The evolution of both inter-country (Figure 1) and intercity (Figure 2) mobility networks underscore a global shift from relatively decentralized academic flows toward regionally anchored, hierarchical structures. The dominant role of China—particularly Beijing, Shanghai, Wuhan, and Nanjing—reflects not only the rising scientific output of Chinese institutions but also the intensification of internal circulation within a nationally coordinated innovation system. These dynamics align with theories of urban economic complexity and agglomeration [32], which emphasize that complex knowledge activities increasingly concentrate in large urban hubs. The intensification of Sino–U.S. flows highlights the formation of strategic academic corridors, a pattern that complements—but also modifies—earlier work portraying the United States as the unilateral magnet of international talent [33,34]. Instead, the evidence points to a more reciprocal dynamic, reflecting China’s consolidation within the global science system [24,35].

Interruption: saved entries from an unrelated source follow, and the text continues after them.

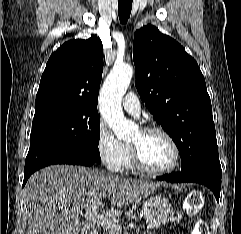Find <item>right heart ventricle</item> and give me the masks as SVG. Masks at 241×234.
<instances>
[{"instance_id":"obj_1","label":"right heart ventricle","mask_w":241,"mask_h":234,"mask_svg":"<svg viewBox=\"0 0 241 234\" xmlns=\"http://www.w3.org/2000/svg\"><path fill=\"white\" fill-rule=\"evenodd\" d=\"M121 170L128 171V172L135 170V167L131 160L129 144H124V152H123V157H122Z\"/></svg>"}]
</instances>
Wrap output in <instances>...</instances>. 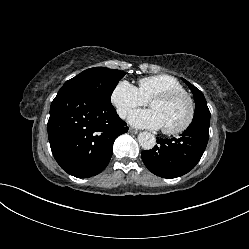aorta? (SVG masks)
<instances>
[{"label":"aorta","mask_w":249,"mask_h":249,"mask_svg":"<svg viewBox=\"0 0 249 249\" xmlns=\"http://www.w3.org/2000/svg\"><path fill=\"white\" fill-rule=\"evenodd\" d=\"M138 142L145 150H150L156 145V138L150 132H141L138 135Z\"/></svg>","instance_id":"762f6f07"}]
</instances>
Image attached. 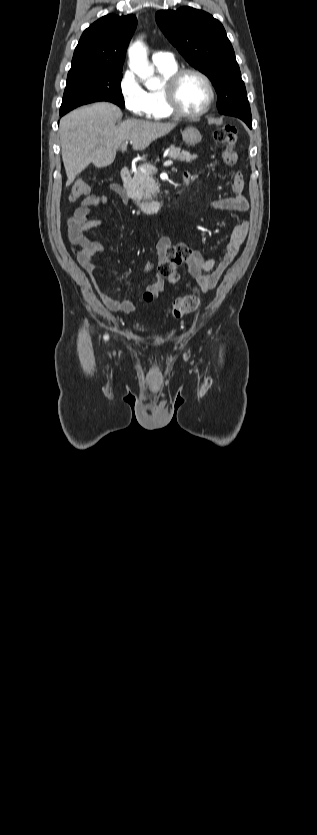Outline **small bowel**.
<instances>
[{
    "mask_svg": "<svg viewBox=\"0 0 317 835\" xmlns=\"http://www.w3.org/2000/svg\"><path fill=\"white\" fill-rule=\"evenodd\" d=\"M224 162L227 165H234L237 161V154L234 151H225L223 153ZM185 182L190 179V174H184ZM112 190L121 193V189L116 185H111ZM232 196L215 200L212 207L217 210L245 212L249 208L248 200L243 194L244 177L242 172L237 171L233 177L230 186ZM108 203L105 195L89 194L81 204L74 210L73 215L68 221V236L70 242L79 247L77 257L82 267L89 273L94 287L102 300L105 307L112 312L130 313L136 306V300L126 298L116 300L109 297L103 290L96 273V265L93 257L103 251L101 243L91 240L86 236V232L98 228L104 224L102 219H91L90 207L104 206ZM247 233V226L245 224L236 225L230 235L227 247L220 259L205 260L203 256L193 251L187 258H183L187 245L183 243H174L169 237L160 238L155 246L157 253V266L164 261H173L176 257H181L180 264H186L188 272L195 279L202 292H208L213 289L224 271L232 263L242 246ZM155 263L149 264L144 275H148ZM165 285V277L159 272L156 280L148 286V290L154 294L163 291ZM117 292H123L121 288H116Z\"/></svg>",
    "mask_w": 317,
    "mask_h": 835,
    "instance_id": "c3829d8e",
    "label": "small bowel"
}]
</instances>
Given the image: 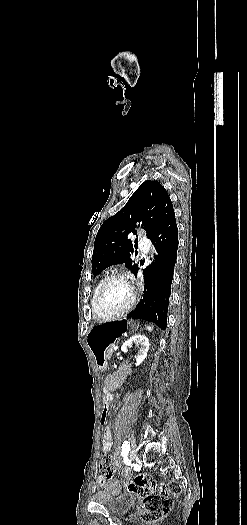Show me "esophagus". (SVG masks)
I'll list each match as a JSON object with an SVG mask.
<instances>
[{
  "mask_svg": "<svg viewBox=\"0 0 247 525\" xmlns=\"http://www.w3.org/2000/svg\"><path fill=\"white\" fill-rule=\"evenodd\" d=\"M142 291H143V287H141V292H142ZM140 298H141V296H140Z\"/></svg>",
  "mask_w": 247,
  "mask_h": 525,
  "instance_id": "esophagus-1",
  "label": "esophagus"
}]
</instances>
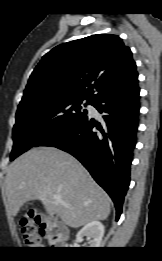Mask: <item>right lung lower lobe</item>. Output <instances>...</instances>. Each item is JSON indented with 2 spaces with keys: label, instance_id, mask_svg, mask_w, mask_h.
Instances as JSON below:
<instances>
[{
  "label": "right lung lower lobe",
  "instance_id": "98d812e1",
  "mask_svg": "<svg viewBox=\"0 0 162 261\" xmlns=\"http://www.w3.org/2000/svg\"><path fill=\"white\" fill-rule=\"evenodd\" d=\"M138 85L103 95L93 101L103 113L97 121L87 115L44 137L34 146H52L76 157L110 195L116 220L122 213L130 184V165L139 117Z\"/></svg>",
  "mask_w": 162,
  "mask_h": 261
}]
</instances>
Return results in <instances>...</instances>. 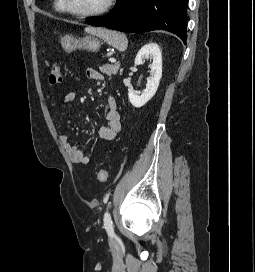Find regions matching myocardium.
Segmentation results:
<instances>
[{"label":"myocardium","mask_w":255,"mask_h":272,"mask_svg":"<svg viewBox=\"0 0 255 272\" xmlns=\"http://www.w3.org/2000/svg\"><path fill=\"white\" fill-rule=\"evenodd\" d=\"M61 1L65 11L69 13L70 15L77 18H91V17H97L100 15H103L110 10V8L112 7L114 3V0H106L105 3L99 9L82 13V12L74 11L69 5V0H61Z\"/></svg>","instance_id":"1"}]
</instances>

4.2. Centrality, Peripheralization and Global Inequality

The PageRank-based centrality analysis (Figure 3) reveals an asymmetric landscape of global academic influence. Chinese cities have experienced a dramatic rise, while U.S. and European hubs have retained relatively stable positions. This indicates that national strategies—such as coordinated research investments and talent programs—can reshape global hierarchies of knowledge production. These findings extend theories of agglomeration and global city networks [26,36,37,38], while reinforcing the core–periphery model of global science [39,40].
Yet this rise in East Asia is paralleled by the persistent marginalization of cities in Africa, Latin America, and Southeast Asia, which remain weakly embedded in mobility flows despite gradual increases in research participation. Such patterns resonate with critical perspectives on global knowledge peripheries [41,42,43,44], which stress that mobility often reproduces, rather than alleviates, structural inequalities in science. Researcher mobility thus emerges as a dual mechanism: consolidating influence in established centers while relegating peripheral regions to secondary roles. Theoretically, this underscores that mobility cannot be viewed as a neutral driver of convergence but must be interpreted as a process shaped by institutional capacity, policy alignment, and systemic inequality.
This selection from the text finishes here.